### EXERCISE
Each of the entries below needs to be given again exactly.

(Stored data entries)
__________

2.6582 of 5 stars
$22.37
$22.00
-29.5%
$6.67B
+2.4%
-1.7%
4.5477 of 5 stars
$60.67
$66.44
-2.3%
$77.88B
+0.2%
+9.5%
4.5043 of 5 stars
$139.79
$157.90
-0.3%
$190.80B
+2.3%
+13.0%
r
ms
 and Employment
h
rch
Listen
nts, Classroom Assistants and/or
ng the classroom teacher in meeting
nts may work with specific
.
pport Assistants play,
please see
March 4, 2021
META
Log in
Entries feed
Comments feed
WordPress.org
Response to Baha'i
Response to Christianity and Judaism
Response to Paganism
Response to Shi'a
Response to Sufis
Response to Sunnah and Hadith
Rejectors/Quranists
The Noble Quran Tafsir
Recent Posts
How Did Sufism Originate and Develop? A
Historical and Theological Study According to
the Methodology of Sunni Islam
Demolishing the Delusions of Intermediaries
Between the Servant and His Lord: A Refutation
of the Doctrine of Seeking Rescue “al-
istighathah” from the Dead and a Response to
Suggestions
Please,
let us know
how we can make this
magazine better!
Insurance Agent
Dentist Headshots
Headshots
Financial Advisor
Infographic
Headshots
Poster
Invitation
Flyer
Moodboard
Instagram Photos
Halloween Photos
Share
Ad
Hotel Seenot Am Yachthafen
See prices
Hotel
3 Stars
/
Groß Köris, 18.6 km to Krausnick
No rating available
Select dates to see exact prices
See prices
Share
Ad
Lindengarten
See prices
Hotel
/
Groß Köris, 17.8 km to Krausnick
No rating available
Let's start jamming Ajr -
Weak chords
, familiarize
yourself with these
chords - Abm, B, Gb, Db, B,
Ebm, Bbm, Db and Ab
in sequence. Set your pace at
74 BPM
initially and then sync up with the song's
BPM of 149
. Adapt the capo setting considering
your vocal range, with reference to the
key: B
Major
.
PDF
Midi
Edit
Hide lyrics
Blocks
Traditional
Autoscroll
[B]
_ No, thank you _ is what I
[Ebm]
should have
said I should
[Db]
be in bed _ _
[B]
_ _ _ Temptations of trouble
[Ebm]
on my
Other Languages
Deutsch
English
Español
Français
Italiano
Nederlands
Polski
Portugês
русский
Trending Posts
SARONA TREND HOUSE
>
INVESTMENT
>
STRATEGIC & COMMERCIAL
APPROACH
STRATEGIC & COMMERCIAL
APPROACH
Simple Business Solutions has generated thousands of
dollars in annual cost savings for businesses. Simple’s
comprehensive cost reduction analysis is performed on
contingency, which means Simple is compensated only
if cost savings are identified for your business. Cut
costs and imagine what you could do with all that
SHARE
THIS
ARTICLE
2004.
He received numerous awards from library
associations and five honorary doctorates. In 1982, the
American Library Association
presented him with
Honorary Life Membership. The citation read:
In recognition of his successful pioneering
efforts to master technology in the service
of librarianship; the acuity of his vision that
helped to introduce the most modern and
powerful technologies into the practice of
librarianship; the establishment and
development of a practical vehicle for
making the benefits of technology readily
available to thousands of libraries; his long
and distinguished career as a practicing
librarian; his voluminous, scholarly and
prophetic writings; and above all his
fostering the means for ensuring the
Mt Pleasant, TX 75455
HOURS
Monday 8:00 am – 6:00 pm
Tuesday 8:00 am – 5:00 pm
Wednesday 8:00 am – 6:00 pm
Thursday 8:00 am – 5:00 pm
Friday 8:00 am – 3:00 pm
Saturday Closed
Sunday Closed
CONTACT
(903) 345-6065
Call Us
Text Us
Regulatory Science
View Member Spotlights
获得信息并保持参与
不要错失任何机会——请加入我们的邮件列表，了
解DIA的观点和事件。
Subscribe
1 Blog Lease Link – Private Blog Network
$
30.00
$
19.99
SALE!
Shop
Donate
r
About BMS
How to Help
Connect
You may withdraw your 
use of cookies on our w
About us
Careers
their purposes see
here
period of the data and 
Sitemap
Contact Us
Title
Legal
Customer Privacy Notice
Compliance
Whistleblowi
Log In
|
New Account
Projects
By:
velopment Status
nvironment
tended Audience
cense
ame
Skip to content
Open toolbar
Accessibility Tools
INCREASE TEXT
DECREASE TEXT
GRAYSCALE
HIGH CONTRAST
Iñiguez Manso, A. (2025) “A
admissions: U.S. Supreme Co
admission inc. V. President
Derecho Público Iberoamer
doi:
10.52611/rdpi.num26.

__________

### ANSWER SPACE
2.6582 of 5 stars
$22.37
$22.00
-29.5%
$6.67B
+2.4%
-1.7%
4.5477 of 5 stars
$60.67
$66.44
-2.3%
$77.88B
+0.2%
+9.5%
4.5043 of 5 stars
$139.79
$157.90
-0.3%
$190.80B
+2.3%
+13.0%
r
ms
 and Employment
h
rch
Listen
nts, Classroom Assistants and/or
ng the classroom teacher in meeting
nts may work with specific
.
pport Assistants play,
please see
March 4, 2021
META
Log in
Entries feed
Comments feed
WordPress.org
Response to Baha'i
Response to Christianity and Judaism
Response to Paganism
Response to Shi'a
Response to Sufis
Response to Sunnah and Hadith
Rejectors/Quranists
The Noble Quran Tafsir
Recent Posts
How Did Sufism Originate and Develop? A
Historical and Theological Study According to
the Methodology of Sunni Islam
Demolishing the Delusions of Intermediaries
Between the Servant and His Lord: A Refutation
of the Doctrine of Seeking Rescue “al-
istighathah” from the Dead and a Response to
Suggestions
Please,
let us know
how we can make this
magazine better!
Insurance Agent
Dentist Headshots
Headshots
Financial Advisor
Infographic
Headshots
Poster
Invitation
Flyer
Moodboard
Instagram Photos
Halloween Photos
Share
Ad
Hotel Seenot Am Yachthafen
See prices
Hotel
3 Stars
/
Groß Köris, 18.6 km to Krausnick
No rating available
Select dates to see exact prices
See prices
Share
Ad
Lindengarten
See prices
Hotel
/
Groß Köris, 17.8 km to Krausnick
No rating available
Let's start jamming Ajr -
Weak chords
, familiarize
yourself with these
chords - Abm, B, Gb, Db, B,
Ebm, Bbm, Db and Ab
in sequence. Set your pace at
74 BPM
initially and then sync up with the song's
BPM of 149
. Adapt the capo setting considering
your vocal range, with reference to the
key: B
Major
.
PDF
Midi
Edit
Hide lyrics
Blocks
Traditional
Autoscroll
[B]
_ No, thank you _ is what I
[Ebm]
should have
said I should
[Db]
be in bed _ _
[B]
_ _ _ Temptations of trouble
[Ebm]
on my
Other Languages
Deutsch
English
Español
Français
Italiano
Nederlands
Polski
Portugês
русский
Trending Posts
SARONA TREND HOUSE
>
INVESTMENT
>
STRATEGIC & COMMERCIAL
APPROACH
STRATEGIC & COMMERCIAL
APPROACH
Simple Business Solutions has generated thousands of
dollars in annual cost savings for businesses. Simple’s
comprehensive cost reduction analysis is performed on
contingency, which means Simple is compensated only
if cost savings are identified for your business. Cut
costs and imagine what you could do with all that
SHARE
THIS
ARTICLE
2004.
He received numerous awards from library
associations and five honorary doctorates. In 1982, the
American Library Association
presented him with
Honorary Life Membership. The citation read:
In recognition of his successful pioneering
efforts to master technology in the service
of librarianship; the acuity of his vision that
helped to introduce the most modern and
powerful technologies into the practice of
librarianship; the establishment and
development of a practical vehicle for
making the benefits of technology readily
available to thousands of libraries; his long
and distinguished career as a practicing
librarian; his voluminous, scholarly and
prophetic writings; and above all his
fostering the means for ensuring the
Mt Pleasant, TX 75455
HOURS
Monday 8:00 am – 6:00 pm
Tuesday 8:00 am – 5:00 pm
Wednesday 8:00 am – 6:00 pm
Thursday 8:00 am – 5:00 pm
Friday 8:00 am – 3:00 pm
Saturday Closed
Sunday Closed
CONTACT
(903) 345-6065
Call Us
Text Us
Regulatory Science
View Member Spotlights
获得信息并保持参与
不要错失任何机会——请加入我们的邮件列表，了
解DIA的观点和事件。
Subscribe
1 Blog Lease Link – Private Blog Network
$
30.00
$
19.99
SALE!
Shop
Donate
r
About BMS
How to Help
Connect
You may withdraw your 
use of cookies on our w
About us
Careers
their purposes see
here
period of the data and 
Sitemap
Contact Us
Title
Legal
Customer Privacy Notice
Compliance
Whistleblowi
Log In
|
New Account
Projects
By:
velopment Status
nvironment
tended Audience
cense
ame
Skip to content
Open toolbar
Accessibility Tools
INCREASE TEXT
DECREASE TEXT
GRAYSCALE
HIGH CONTRAST
Iñiguez Manso, A. (2025) “A
admissions: U.S. Supreme Co
admission inc. V. President
Derecho Público Iberoamer
doi:
10.52611/rdpi.num26.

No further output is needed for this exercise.